Problem requirements: In the records below, find the line holding "свою волю противнику." and the line holding "эффективную разведку. При". Set down both, with every line between them, exactly.

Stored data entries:
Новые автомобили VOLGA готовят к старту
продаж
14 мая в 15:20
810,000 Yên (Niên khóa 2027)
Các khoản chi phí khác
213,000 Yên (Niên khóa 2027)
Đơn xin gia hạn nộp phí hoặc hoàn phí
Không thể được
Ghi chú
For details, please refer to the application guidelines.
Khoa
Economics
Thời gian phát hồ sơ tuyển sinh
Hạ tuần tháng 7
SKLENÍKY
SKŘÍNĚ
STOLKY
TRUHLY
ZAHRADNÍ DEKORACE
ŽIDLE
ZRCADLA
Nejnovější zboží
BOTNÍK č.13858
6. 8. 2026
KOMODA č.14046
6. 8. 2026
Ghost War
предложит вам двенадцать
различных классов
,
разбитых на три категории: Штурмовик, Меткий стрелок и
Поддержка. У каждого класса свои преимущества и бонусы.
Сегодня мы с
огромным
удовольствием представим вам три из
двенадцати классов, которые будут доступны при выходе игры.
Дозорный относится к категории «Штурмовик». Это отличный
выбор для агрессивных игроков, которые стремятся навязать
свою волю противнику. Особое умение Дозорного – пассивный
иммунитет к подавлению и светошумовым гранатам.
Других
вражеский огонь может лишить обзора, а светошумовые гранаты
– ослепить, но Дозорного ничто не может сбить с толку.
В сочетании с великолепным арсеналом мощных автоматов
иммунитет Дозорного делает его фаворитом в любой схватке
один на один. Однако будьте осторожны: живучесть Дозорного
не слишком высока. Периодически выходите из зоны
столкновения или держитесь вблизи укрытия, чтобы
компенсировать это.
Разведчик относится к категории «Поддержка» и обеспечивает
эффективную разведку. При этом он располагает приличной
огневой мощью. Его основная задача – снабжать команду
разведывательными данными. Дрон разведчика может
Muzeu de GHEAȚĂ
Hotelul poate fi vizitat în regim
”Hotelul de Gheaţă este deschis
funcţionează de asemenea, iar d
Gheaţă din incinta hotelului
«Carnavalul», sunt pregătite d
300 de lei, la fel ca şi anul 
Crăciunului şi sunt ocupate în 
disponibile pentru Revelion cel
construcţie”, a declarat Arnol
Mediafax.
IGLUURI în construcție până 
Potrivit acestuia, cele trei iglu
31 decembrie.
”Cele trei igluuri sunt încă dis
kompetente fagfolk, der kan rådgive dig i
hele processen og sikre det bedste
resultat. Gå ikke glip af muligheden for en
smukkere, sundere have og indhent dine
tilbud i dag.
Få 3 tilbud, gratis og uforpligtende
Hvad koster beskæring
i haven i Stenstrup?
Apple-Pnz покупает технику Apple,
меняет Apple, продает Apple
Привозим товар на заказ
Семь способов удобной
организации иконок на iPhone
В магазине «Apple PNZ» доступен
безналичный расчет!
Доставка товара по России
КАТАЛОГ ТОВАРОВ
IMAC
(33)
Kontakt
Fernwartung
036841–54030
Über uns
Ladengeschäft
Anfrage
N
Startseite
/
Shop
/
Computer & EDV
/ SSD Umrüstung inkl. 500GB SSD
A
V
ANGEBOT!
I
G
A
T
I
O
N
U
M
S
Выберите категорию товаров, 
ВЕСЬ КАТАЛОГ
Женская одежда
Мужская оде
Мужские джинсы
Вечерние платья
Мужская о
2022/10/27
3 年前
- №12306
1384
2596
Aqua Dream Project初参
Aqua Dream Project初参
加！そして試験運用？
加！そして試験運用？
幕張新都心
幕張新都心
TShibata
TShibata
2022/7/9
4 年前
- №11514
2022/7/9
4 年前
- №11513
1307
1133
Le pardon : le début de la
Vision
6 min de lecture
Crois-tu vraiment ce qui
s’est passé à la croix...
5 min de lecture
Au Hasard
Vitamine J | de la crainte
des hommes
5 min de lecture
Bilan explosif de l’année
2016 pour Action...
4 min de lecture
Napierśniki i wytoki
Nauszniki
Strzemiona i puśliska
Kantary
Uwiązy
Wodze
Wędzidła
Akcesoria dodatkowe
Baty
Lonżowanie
...
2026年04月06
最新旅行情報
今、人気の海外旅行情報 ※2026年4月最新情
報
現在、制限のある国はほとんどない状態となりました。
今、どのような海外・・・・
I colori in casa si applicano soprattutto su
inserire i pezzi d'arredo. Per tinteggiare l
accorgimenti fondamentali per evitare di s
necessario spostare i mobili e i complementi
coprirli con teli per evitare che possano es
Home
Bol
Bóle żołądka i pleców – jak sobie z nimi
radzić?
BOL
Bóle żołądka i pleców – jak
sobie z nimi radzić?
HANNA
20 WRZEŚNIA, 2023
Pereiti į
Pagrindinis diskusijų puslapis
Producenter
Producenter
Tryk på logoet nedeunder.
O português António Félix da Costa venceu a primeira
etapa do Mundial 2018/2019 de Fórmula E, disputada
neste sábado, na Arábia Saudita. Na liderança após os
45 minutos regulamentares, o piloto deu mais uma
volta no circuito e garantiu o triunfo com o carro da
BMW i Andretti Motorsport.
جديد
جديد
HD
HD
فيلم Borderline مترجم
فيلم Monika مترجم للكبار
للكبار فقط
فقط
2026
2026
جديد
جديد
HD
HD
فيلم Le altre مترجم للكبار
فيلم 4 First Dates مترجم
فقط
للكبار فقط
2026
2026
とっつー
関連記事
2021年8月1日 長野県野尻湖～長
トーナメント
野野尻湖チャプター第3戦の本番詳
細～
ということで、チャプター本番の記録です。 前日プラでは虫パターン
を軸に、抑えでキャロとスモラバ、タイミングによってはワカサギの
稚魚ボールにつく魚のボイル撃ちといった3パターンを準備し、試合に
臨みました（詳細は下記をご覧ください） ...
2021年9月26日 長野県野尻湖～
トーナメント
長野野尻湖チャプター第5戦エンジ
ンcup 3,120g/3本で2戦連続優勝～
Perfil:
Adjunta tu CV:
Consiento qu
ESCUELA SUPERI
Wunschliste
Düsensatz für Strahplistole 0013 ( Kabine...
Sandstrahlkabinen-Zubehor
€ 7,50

Written answer:
свою волю противнику. Особое умение Дозорного – пассивный
иммунитет к подавлению и светошумовым гранатам.
Других
вражеский огонь может лишить обзора, а светошумовые гранаты
– ослепить, но Дозорного ничто не может сбить с толку.
В сочетании с великолепным арсеналом мощных автоматов
иммунитет Дозорного делает его фаворитом в любой схватке
один на один. Однако будьте осторожны: живучесть Дозорного
не слишком высока. Периодически выходите из зоны
столкновения или держитесь вблизи укрытия, чтобы
компенсировать это.
Разведчик относится к категории «Поддержка» и обеспечивает
эффективную разведку. При этом он располагает приличной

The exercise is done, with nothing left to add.